La nouvelle génération d’évaluations nécessite une validation minutieuse, à la fois via des processus de conception fondés sur des principes et la collecte et l’examen des données
Des constructs complexes sont inévitablement façonnés par les normes et les attentes culturelles. Dans le cadre d’évaluations à grande échelle, il convient donc de trouver le juste équilibre entre la production d’éléments probants valides au moyen de tâches complexes et la nécessité d’assurer la comparabilité des scores.
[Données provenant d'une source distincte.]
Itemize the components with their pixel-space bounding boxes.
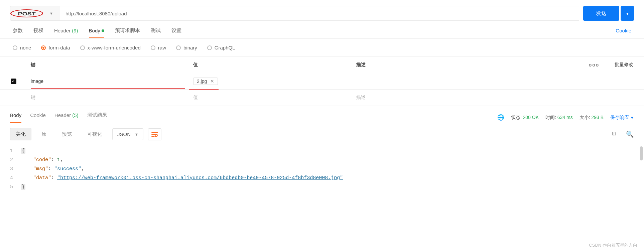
view-raw-button[interactable]: 原 xyxy=(36,128,52,140)
key-input[interactable]: 键 xyxy=(27,90,189,106)
resp-header-count: (5) xyxy=(72,112,78,118)
time-meta: 时间: 634 ms xyxy=(545,115,573,121)
tab-prereq[interactable]: 预请求脚本 xyxy=(115,27,140,38)
body-type-label: raw xyxy=(158,45,166,50)
tab-header-label: Header xyxy=(54,28,71,33)
tab-params[interactable]: 参数 xyxy=(13,27,23,38)
chevron-down-icon: ▼ xyxy=(49,11,53,15)
send-dropdown[interactable]: ▼ xyxy=(621,6,634,21)
remove-file-icon[interactable]: ✕ xyxy=(210,79,214,84)
resp-tab-test[interactable]: 测试结果 xyxy=(87,112,107,123)
form-placeholder-row: 键 值 描述 xyxy=(0,90,644,106)
body-type-label: none xyxy=(20,45,31,50)
body-type-label: binary xyxy=(183,45,197,50)
radio-icon xyxy=(176,45,181,50)
save-response-button[interactable]: 保存响应 ▼ xyxy=(610,115,634,121)
value-input[interactable]: 值 xyxy=(189,90,352,106)
resp-header-label: Header xyxy=(54,112,71,118)
body-type-label: form-data xyxy=(48,45,70,50)
chevron-down-icon: ▼ xyxy=(630,116,634,120)
desc-input[interactable]: 描述 xyxy=(352,90,644,106)
tab-header[interactable]: Header (9) xyxy=(54,28,78,38)
file-chip[interactable]: 2.jpg ✕ xyxy=(193,78,218,85)
resp-tab-body[interactable]: Body xyxy=(10,112,21,123)
file-name: 2.jpg xyxy=(197,79,207,84)
format-selector[interactable]: JSON ▼ xyxy=(112,128,143,140)
view-pretty-button[interactable]: 美化 xyxy=(10,128,31,140)
tab-settings[interactable]: 设置 xyxy=(171,27,181,38)
resp-tab-cookie[interactable]: Cookie xyxy=(30,112,46,123)
batch-edit-button[interactable]: 批量修改 xyxy=(604,57,644,73)
tab-body-label: Body xyxy=(89,28,100,33)
url-input[interactable] xyxy=(60,6,579,21)
active-dot-icon xyxy=(102,29,104,32)
radio-icon xyxy=(41,45,46,50)
view-visualize-button[interactable]: 可视化 xyxy=(82,128,108,140)
size-meta: 大小: 293 B xyxy=(579,115,604,121)
form-data-row: ✓ image 2.jpg ✕ xyxy=(0,73,644,90)
http-method-selector[interactable]: POST ▼ xyxy=(10,6,60,21)
body-type-urlencoded[interactable]: x-www-form-urlencoded xyxy=(80,45,141,50)
view-preview-button[interactable]: 预览 xyxy=(56,128,77,140)
desc-cell[interactable] xyxy=(352,73,644,89)
radio-icon xyxy=(13,45,17,50)
method-label: POST xyxy=(18,11,35,16)
radio-icon xyxy=(151,45,155,50)
body-type-label: x-www-form-urlencoded xyxy=(88,45,141,50)
body-type-graphql[interactable]: GraphQL xyxy=(207,45,235,50)
wrap-lines-button[interactable] xyxy=(148,128,161,140)
json-code[interactable]: { "code": 1, "msg": "success", "data": "… xyxy=(21,146,343,192)
col-desc: 描述 xyxy=(352,57,584,73)
copy-icon[interactable]: ⧉ xyxy=(612,130,617,138)
body-type-raw[interactable]: raw xyxy=(151,45,166,50)
key-cell[interactable]: image xyxy=(27,73,189,89)
col-key: 键 xyxy=(27,57,189,73)
col-value: 值 xyxy=(189,57,352,73)
col-menu-button[interactable]: ooo xyxy=(584,57,604,73)
globe-icon[interactable]: 🌐 xyxy=(497,114,504,121)
search-icon[interactable]: 🔍 xyxy=(626,130,634,138)
radio-icon xyxy=(207,45,212,50)
status-meta: 状态: 200 OK xyxy=(511,115,539,121)
tab-auth[interactable]: 授权 xyxy=(33,27,43,38)
format-label: JSON xyxy=(117,131,131,137)
radio-icon xyxy=(80,45,85,50)
body-type-label: GraphQL xyxy=(215,45,235,50)
chevron-down-icon: ▼ xyxy=(135,132,138,136)
value-cell[interactable]: 2.jpg ✕ xyxy=(189,73,352,89)
form-header-row: 键 值 描述 ooo 批量修改 xyxy=(0,57,644,73)
body-type-none[interactable]: none xyxy=(13,45,31,50)
send-button[interactable]: 发送 xyxy=(583,6,619,21)
resp-tab-header[interactable]: Header (5) xyxy=(54,112,79,123)
header-count: (9) xyxy=(72,28,78,33)
chevron-down-icon: ▼ xyxy=(626,12,629,16)
scrollbar-thumb[interactable] xyxy=(640,146,643,160)
response-body: 1 2 3 4 5 { "code": 1, "msg": "success",… xyxy=(0,145,644,198)
tab-tests[interactable]: 测试 xyxy=(151,27,161,38)
body-type-binary[interactable]: binary xyxy=(176,45,197,50)
row-checkbox[interactable]: ✓ xyxy=(11,79,16,84)
cookie-link[interactable]: Cookie xyxy=(616,28,631,38)
tab-body[interactable]: Body xyxy=(89,28,104,38)
body-type-form-data[interactable]: form-data xyxy=(41,45,70,50)
key-value: image xyxy=(31,79,43,84)
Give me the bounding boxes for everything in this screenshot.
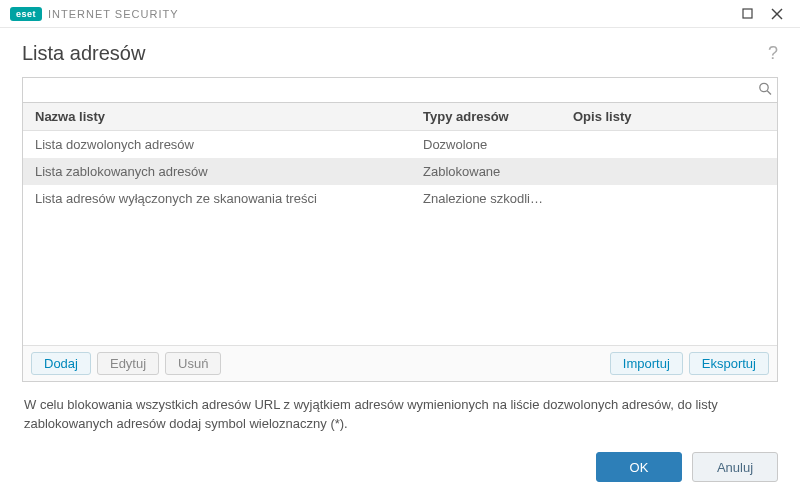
footer: OK Anuluj bbox=[0, 434, 800, 500]
cell-types: Znalezione szkodliwe opr... bbox=[411, 185, 561, 212]
svg-point-3 bbox=[760, 83, 768, 91]
hint-text: W celu blokowania wszystkich adresów URL… bbox=[22, 382, 778, 434]
import-button[interactable]: Importuj bbox=[610, 352, 683, 375]
table-actions: Dodaj Edytuj Usuń Importuj Eksportuj bbox=[23, 345, 777, 381]
column-desc[interactable]: Opis listy bbox=[561, 103, 777, 130]
brand-logo: eset bbox=[10, 7, 42, 21]
cell-types: Zablokowane bbox=[411, 158, 561, 185]
content-area: Lista adresów ? Nazwa listy Typy adresów… bbox=[0, 28, 800, 434]
cell-desc bbox=[561, 185, 777, 212]
edit-button[interactable]: Edytuj bbox=[97, 352, 159, 375]
help-icon[interactable]: ? bbox=[768, 43, 778, 64]
export-button[interactable]: Eksportuj bbox=[689, 352, 769, 375]
table-header: Nazwa listy Typy adresów Opis listy bbox=[23, 103, 777, 131]
maximize-icon bbox=[742, 8, 753, 19]
address-list-table: Nazwa listy Typy adresów Opis listy List… bbox=[22, 103, 778, 382]
column-types[interactable]: Typy adresów bbox=[411, 103, 561, 130]
table-row[interactable]: Lista dozwolonych adresówDozwolone bbox=[23, 131, 777, 158]
header-row: Lista adresów ? bbox=[22, 42, 778, 65]
cell-desc bbox=[561, 158, 777, 185]
add-button[interactable]: Dodaj bbox=[31, 352, 91, 375]
search-wrap bbox=[22, 77, 778, 103]
table-row[interactable]: Lista adresów wyłączonych ze skanowania … bbox=[23, 185, 777, 212]
delete-button[interactable]: Usuń bbox=[165, 352, 221, 375]
cell-name: Lista adresów wyłączonych ze skanowania … bbox=[23, 185, 411, 212]
table-row[interactable]: Lista zablokowanych adresówZablokowane bbox=[23, 158, 777, 185]
column-name[interactable]: Nazwa listy bbox=[23, 103, 411, 130]
table-body: Lista dozwolonych adresówDozwoloneLista … bbox=[23, 131, 777, 345]
search-icon[interactable] bbox=[758, 82, 772, 99]
cell-desc bbox=[561, 131, 777, 158]
cell-types: Dozwolone bbox=[411, 131, 561, 158]
close-icon bbox=[771, 8, 783, 20]
search-input[interactable] bbox=[22, 77, 778, 103]
ok-button[interactable]: OK bbox=[596, 452, 682, 482]
page-title: Lista adresów bbox=[22, 42, 145, 65]
cell-name: Lista zablokowanych adresów bbox=[23, 158, 411, 185]
svg-rect-0 bbox=[743, 9, 752, 18]
maximize-button[interactable] bbox=[732, 2, 762, 26]
title-bar: eset INTERNET SECURITY bbox=[0, 0, 800, 28]
brand-product-name: INTERNET SECURITY bbox=[48, 8, 178, 20]
close-button[interactable] bbox=[762, 2, 792, 26]
cancel-button[interactable]: Anuluj bbox=[692, 452, 778, 482]
svg-line-4 bbox=[767, 91, 771, 95]
brand: eset INTERNET SECURITY bbox=[10, 7, 179, 21]
cell-name: Lista dozwolonych adresów bbox=[23, 131, 411, 158]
De nouvelles problématiques spécifiques aux évaluations numériques innovantes (comme la relation entre maîtrise du numérique et performance, ou encore les biais potentiels des méthodologies basées sur l’IA) doivent en outre être considérées avec attention. Il est essentiel que les preuves d’équivalence soient établies à la fois par des processus de conception fondés sur des principes et par des études empiriques dédiées. Les données de processus représentent quant à elles une source précieuse de preuves de validité concernant la manière dont les individus et les différents groupes d’élèves s’engagent dans une évaluation.
La nouvelle génération d’évaluations nécessite un investissement intellectuel, financier et politique
Le développement de la nouvelle génération d’évaluations nécessitera l’investissement simultané de plusieurs types de capitaux : intellectuels, avec la collaboration de différentes communautés d’experts en sciences de l’éducation, des mesures et des données pour la résolution des défis conceptuels et techniques ; financiers, pour soutenir les équipes multidisciplinaires nécessaires à la conception des évaluations innovantes et permettre la diffusion des exemples prometteurs ; et politiques, pour investir audelà de ce qui est actuellement possible et transformer des pratiques d’évaluation solidement ancrées, et rassembler les financements nécessaires. Les programmes internationaux d’évaluation à grande échelle, comme le Programme international pour le suivi des acquis des élèves (PISA), peuvent à cet égard jouer un rôle d’avant-garde, en mobilisant ces trois capitaux au service de nouvelles façons d’évaluer.